Falstaff à l'Opéra Bastille, une rentrée riante et enjouée
L'Opéra de Paris ouvre sa saison 2024/2025 en reprenant la production de Falstaff signée Dominique Pitoiset, inaugurée en 1999. Si la scénographie, rappelant volontairement le film Il était une fois en Amérique (les plus jeunes penseront à Gangs of New York), peut paraître un peu datée, 25 ans plus tard, elle reste malgré tout très plaisante, lisible à souhait, et surtout très Shakespearienne. Sans effets superflus, la mise en scène retranscrit avec bonheur tout l'esprit et l'humour des comédies du Barde. Une scène de balcon vient même rappeler Roméo et Juliette, tandis que de superbes jeux d'ombres (lumières de Philippe Albaric, adaptées par Christophe Pitoiset) rappellent le Songe d'une nuit d'été dans la grande scène de Ford. Les merveilleux costumes d'Elena Rivkina apportent une certaine chaleur, tandis que les décors, simples mais parfaitement efficaces d'Alexandre Beliaev ajoutent une certaine touche de charme.
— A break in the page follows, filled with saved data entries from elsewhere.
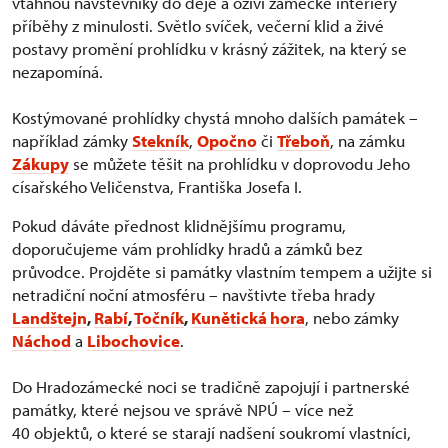
vtáhnou návštěvníky do děje a oživí zámecké interiéry
příběhy z minulosti. Světlo svíček, večerní klid a živé
postavy promění prohlídku v krásný zážitek, na který se
nezapomíná.
Kostýmované prohlídky chystá mnoho dalších památek –
například zámky
Stekník
,
Opočno
či
Třeboň
, na zámku
Zákupy
se můžete těšit na prohlídku v doprovodu Jeho
císařského Veličenstva, Františka Josefa I.
Pokud dáváte přednost klidnějšímu programu,
doporučujeme vám prohlídky hradů a zámků bez
průvodce. Projděte si památky vlastním tempem a užijte si
netradiční noční atmosféru – navštivte třeba hrady
Landštejn
,
Rabí
,
Točník
,
Kunětická hora
, nebo zámky
Náchod
a
Libochovice
.
Do Hradozámecké noci se tradičně zapojují i partnerské
památky, které nejsou ve správě NPÚ – více než
40 objektů, o které se starají nadšení soukromí vlastníci,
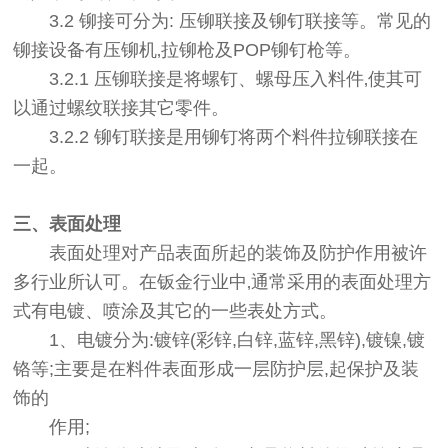
3.2 铆接可分为: 压铆联接及铆钉联接等。常见的
铆接设备有压铆机‚拉铆枪及POP铆钉枪等。
3.2.1 压铆联接是将螺钉、螺母压入料件‚使其可
以通过螺纹联接其它零件。
3.2.2 铆钉联接是用铆钉将两个料件拉铆联接在
一起。
三、表面处理
表面处理对产品表面所起的装饰及防护作用被许
多行业所认可。在钣金行业中‚通常采用的表面处理方
式有电镀、喷涂及其它的一些表处方式。
1、电镀分为:镀锌(彩锌,白锌,蓝锌,黑锌),镀镍,镀
铬等;主要是在料件表面形成一层防护层,起保护及装
饰的
作用;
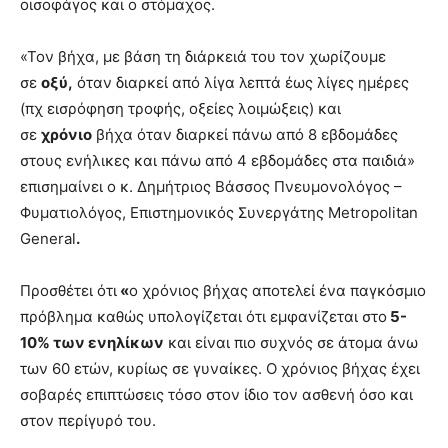
οισοφάγος και ο στόμαχος.
«Τον βήχα, με βάση τη διάρκειά του τον χωρίζουμε
σε
οξύ,
όταν διαρκεί από λίγα λεπτά έως λίγες ημέρες
(πχ εισρόφηση τροφής, οξείες λοιμώξεις) και
σε
χρόνιο
βήχα όταν διαρκεί πάνω από 8 εβδομάδες
στους ενήλικες και πάνω από 4 εβδομάδες στα παιδιά»
επισημαίνει ο κ. Δημήτριος Βάσσος Πνευμονολόγος –
Φυματιολόγος, Επιστημονικός Συνεργάτης Metropolitan
General
.
Προσθέτει ότι
«
ο χρόνιος βήχας αποτελεί ένα παγκόσμιο
πρόβλημα καθώς υπολογίζεται ότι εμφανίζεται στο
5-
10% των ενηλίκων
και είναι πιο συχνός σε άτομα άνω
των 60 ετών, κυρίως σε γυναίκες. Ο χρόνιος βήχας έχει
σοβαρές επιπτώσεις τόσο στον ίδιο τον ασθενή όσο και
στον περίγυρό του.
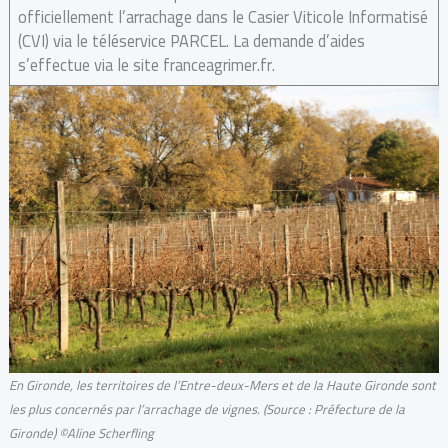
officiellement l’arrachage dans le Casier Viticole Informatisé
(CVI) via le téléservice PARCEL. La demande d’aides
s’effectue via le site franceagrimer.fr.
En Gironde, les territoires de l’Entre-deux-Mers et de la Haute Gironde sont
les plus concernés par l’arrachage de vignes. (Source : Préfecture de la
Gironde) ©Aline Scherfling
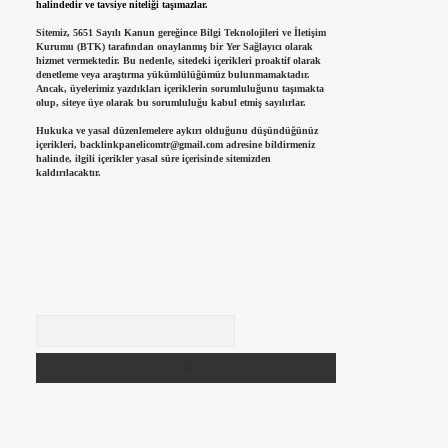
halindedir ve tavsiye niteliği taşımazlar.
Sitemiz, 5651 Sayılı Kanun gereğince Bilgi Teknolojileri ve İletişim
Kurumu (BTK) tarafından onaylanmış bir Yer Sağlayıcı olarak
hizmet vermektedir. Bu nedenle, sitedeki içerikleri proaktif olarak
denetleme veya araştırma yükümlülüğümüz bulunmamaktadır.
Ancak, üyelerimiz yazdıkları içeriklerin sorumluluğunu taşımakta
olup, siteye üye olarak bu sorumluluğu kabul etmiş sayılırlar.
Hukuka ve yasal düzenlemelere aykırı olduğunu düşündüğünüz
içerikleri,
backlinkpanelicomtr@gmail.com
adresine bildirmeniz
halinde, ilgili içerikler yasal süre içerisinde sitemizden
kaldırılacaktır.
Arama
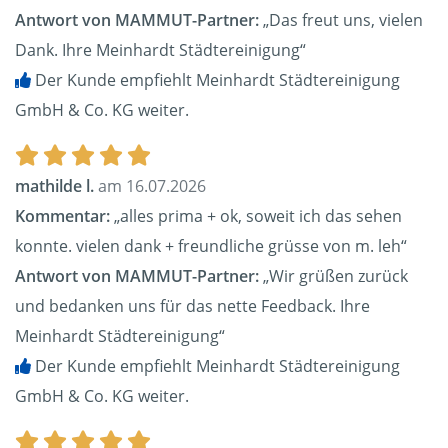
Antwort von MAMMUT-Partner:
„Das freut uns, vielen
Dank. Ihre Meinhardt Städtereinigung“
Der Kunde empfiehlt Meinhardt Städtereinigung
GmbH & Co. KG weiter.
mathilde l.
am 16.07.2026
Kommentar:
„alles prima + ok, soweit ich das sehen
konnte. vielen dank + freundliche grüsse von m. leh“
Antwort von MAMMUT-Partner:
„Wir grüßen zurück
und bedanken uns für das nette Feedback. Ihre
Meinhardt Städtereinigung“
Der Kunde empfiehlt Meinhardt Städtereinigung
GmbH & Co. KG weiter.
L'Orchestre de l'Opéra national de Paris, sous la direction de Michael Schonwandt est ronflant, les cuivres rutilent, les trompettes pétaradent, les cordes et les bois enrobent dans du velours, tandis que les percussions vibrent et font vibrer sans complexe. La mise en place n'est pas toujours évidente mais la baguette du chef ne faiblit jamais, et c'est sous de grands bravos mérités qu'il vient saluer sur scène. Préparés par Alessandro Di Stefano, le chœur de femmes se fait remarquer par sa présence féerique, tandis que les hommes ajoutent une touche d'humour à la soirée.
Dans le rôle-titre, Ambrogio Maestri, dont le physique et la versatilité ne sont pas sans rappeler Raymond Devos, joue à merveille de sa voix, et en véritable comédien. L'aigu est triomphal, le falsetto hilarant, les graves soyeux, et le personnage bonhomme, naïf et très, très comique. Montrant à peine un ou deux signes de fatigue, le baryton italien porte le rôle toute la soirée avec un bonheur et une maîtrise visibles.
Ses deux acolytes, Bardolfo (Nicholas Jones) et Pistola (Alessio Cacciamani) forment un duo clownesque et joyeux. Le premier se fait remarquer par un timbre de ténor clair et une émission brillante, bien davantage que le second, qui s'exprime toutefois aussi bien techniquement que scéniquement.
Dans le rôle de Ford, le baryton ukrainien Andrii Kymach dispose d'un timbre métallique et d'une belle rondeur dans les graves, mais qui vire parfois à l'acide dans les aigus. Sa rigidité générale correspond tout à fait au rôle, mais se répercute trop sur sa vocalité qui manque de souplesse.
Iván Ayón-Rivas, quant à lui, campe un Fenton fougueux au timbre lyrique, chaud, et fait montre d’une maîtrise impressionnante des nuances : les pianissimi sont subtils, les forte ardents, la technique souveraine.
Pour clore la distribution masculine, Gregory Bonfatti, en Dottore Cajus, se montre légèrement en retrait et peine à remplir cette scène et cette salle, notamment avec un tel orchestre dans la fosse. Pourtant, le timbre est brillant mais manque de projection.
En ce qui concerne la distribution féminine, Olivia Boen (Mrs Alice Ford) déploie au cours de la soirée une voix souple et veloutée, aussi agile que profonde. Scéniquement très drôle et très aguerrie, elle fait des débuts très prometteurs, dans le rôle et à l'Opéra de Paris.
À ses côtés, Federica Guida fait elle aussi des débuts maison très remarqués et applaudis, dans le rôle de Nannetta. Le timbre est rond et libre mais inégalement dompté, et une fâcheuse tendance à prendre les notes par en-dessous gâche quelque peu le plaisir.
Marie-Nicole Lemieux semble prendre un plaisir fou et communicatif à interpréter le rôle de Mrs Quickly, dans lequel elle s'épanouit pleinement. Malgré cela, le timbre est parfois un peu dur, forcé, et semble avoir perdu un peu de sa souplesse.
Enfin, la voix de Marie-Andrée Bouchard-Lesieur est timbrée mais manque parfois de projection pour ne pas être couverte par les autres (il faut dire que le personnage de Mrs Meg Page a tendance à se voir noyé dans le quatuor féminin).
La soirée est un succès, le public est conquis et applaudit cette rentrée lyrique avec ferveur.